• Work instruction
The answer must consist of the records below, repeated exactly.

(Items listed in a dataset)
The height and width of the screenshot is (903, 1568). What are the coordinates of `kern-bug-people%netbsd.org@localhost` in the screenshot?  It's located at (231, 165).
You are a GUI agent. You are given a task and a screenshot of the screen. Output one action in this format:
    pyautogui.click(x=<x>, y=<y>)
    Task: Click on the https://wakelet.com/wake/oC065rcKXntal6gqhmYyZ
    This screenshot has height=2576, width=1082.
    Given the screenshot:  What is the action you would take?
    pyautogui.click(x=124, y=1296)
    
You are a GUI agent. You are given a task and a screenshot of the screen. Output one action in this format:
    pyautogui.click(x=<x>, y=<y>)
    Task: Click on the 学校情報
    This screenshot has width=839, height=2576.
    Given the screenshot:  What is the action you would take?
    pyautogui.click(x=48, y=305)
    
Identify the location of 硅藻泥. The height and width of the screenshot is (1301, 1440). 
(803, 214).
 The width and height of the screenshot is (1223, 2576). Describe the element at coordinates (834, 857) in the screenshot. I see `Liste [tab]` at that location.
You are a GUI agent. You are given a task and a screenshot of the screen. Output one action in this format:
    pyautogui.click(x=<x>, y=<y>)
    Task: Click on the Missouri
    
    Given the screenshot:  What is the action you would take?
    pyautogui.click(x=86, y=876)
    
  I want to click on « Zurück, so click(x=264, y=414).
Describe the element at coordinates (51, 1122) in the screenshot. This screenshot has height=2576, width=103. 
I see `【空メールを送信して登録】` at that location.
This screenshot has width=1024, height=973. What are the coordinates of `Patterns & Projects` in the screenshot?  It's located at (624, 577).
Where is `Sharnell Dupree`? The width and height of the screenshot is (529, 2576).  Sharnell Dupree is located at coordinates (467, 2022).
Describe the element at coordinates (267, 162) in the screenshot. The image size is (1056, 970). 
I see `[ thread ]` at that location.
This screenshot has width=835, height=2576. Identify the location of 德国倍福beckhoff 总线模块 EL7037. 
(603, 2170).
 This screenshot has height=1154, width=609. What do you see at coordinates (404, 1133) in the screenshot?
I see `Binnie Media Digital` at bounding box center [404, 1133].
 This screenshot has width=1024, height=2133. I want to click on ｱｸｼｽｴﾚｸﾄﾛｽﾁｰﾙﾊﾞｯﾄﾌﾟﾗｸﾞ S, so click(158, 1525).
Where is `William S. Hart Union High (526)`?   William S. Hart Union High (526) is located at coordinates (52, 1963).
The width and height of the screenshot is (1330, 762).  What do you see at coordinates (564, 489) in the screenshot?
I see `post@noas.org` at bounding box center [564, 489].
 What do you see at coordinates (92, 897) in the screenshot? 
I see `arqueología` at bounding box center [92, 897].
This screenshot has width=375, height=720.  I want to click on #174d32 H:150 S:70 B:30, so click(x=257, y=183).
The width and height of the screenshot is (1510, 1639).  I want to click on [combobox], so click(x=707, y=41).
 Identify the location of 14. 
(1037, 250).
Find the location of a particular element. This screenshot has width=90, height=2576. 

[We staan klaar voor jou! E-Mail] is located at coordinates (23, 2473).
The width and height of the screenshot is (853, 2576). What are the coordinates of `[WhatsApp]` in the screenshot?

• Task result
The height and width of the screenshot is (903, 1568). What are the coordinates of `kern-bug-people%netbsd.org@localhost` in the screenshot?  It's located at (231, 165).
You are a GUI agent. You are given a task and a screenshot of the screen. Output one action in this format:
    pyautogui.click(x=<x>, y=<y>)
    Task: Click on the https://wakelet.com/wake/oC065rcKXntal6gqhmYyZ
    This screenshot has height=2576, width=1082.
    Given the screenshot:  What is the action you would take?
    pyautogui.click(x=124, y=1296)
    
You are a GUI agent. You are given a task and a screenshot of the screen. Output one action in this format:
    pyautogui.click(x=<x>, y=<y>)
    Task: Click on the 学校情報
    This screenshot has width=839, height=2576.
    Given the screenshot:  What is the action you would take?
    pyautogui.click(x=48, y=305)
    
Identify the location of 硅藻泥. The height and width of the screenshot is (1301, 1440). 
(803, 214).
 The width and height of the screenshot is (1223, 2576). Describe the element at coordinates (834, 857) in the screenshot. I see `Liste [tab]` at that location.
You are a GUI agent. You are given a task and a screenshot of the screen. Output one action in this format:
    pyautogui.click(x=<x>, y=<y>)
    Task: Click on the Missouri
    
    Given the screenshot:  What is the action you would take?
    pyautogui.click(x=86, y=876)
    
  I want to click on « Zurück, so click(x=264, y=414).
Describe the element at coordinates (51, 1122) in the screenshot. This screenshot has height=2576, width=103. 
I see `【空メールを送信して登録】` at that location.
This screenshot has width=1024, height=973. What are the coordinates of `Patterns & Projects` in the screenshot?  It's located at (624, 577).
Where is `Sharnell Dupree`? The width and height of the screenshot is (529, 2576).  Sharnell Dupree is located at coordinates (467, 2022).
Describe the element at coordinates (267, 162) in the screenshot. The image size is (1056, 970). 
I see `[ thread ]` at that location.
This screenshot has width=835, height=2576. Identify the location of 德国倍福beckhoff 总线模块 EL7037. 
(603, 2170).
 This screenshot has height=1154, width=609. What do you see at coordinates (404, 1133) in the screenshot?
I see `Binnie Media Digital` at bounding box center [404, 1133].
 This screenshot has width=1024, height=2133. I want to click on ｱｸｼｽｴﾚｸﾄﾛｽﾁｰﾙﾊﾞｯﾄﾌﾟﾗｸﾞ S, so click(158, 1525).
Where is `William S. Hart Union High (526)`?   William S. Hart Union High (526) is located at coordinates (52, 1963).
The width and height of the screenshot is (1330, 762).  What do you see at coordinates (564, 489) in the screenshot?
I see `post@noas.org` at bounding box center [564, 489].
 What do you see at coordinates (92, 897) in the screenshot? 
I see `arqueología` at bounding box center [92, 897].
This screenshot has width=375, height=720.  I want to click on #174d32 H:150 S:70 B:30, so click(x=257, y=183).
The width and height of the screenshot is (1510, 1639).  I want to click on [combobox], so click(x=707, y=41).
 Identify the location of 14. 
(1037, 250).
Find the location of a particular element. This screenshot has width=90, height=2576. 

[We staan klaar voor jou! E-Mail] is located at coordinates (23, 2473).
The width and height of the screenshot is (853, 2576). What are the coordinates of `[WhatsApp]` in the screenshot?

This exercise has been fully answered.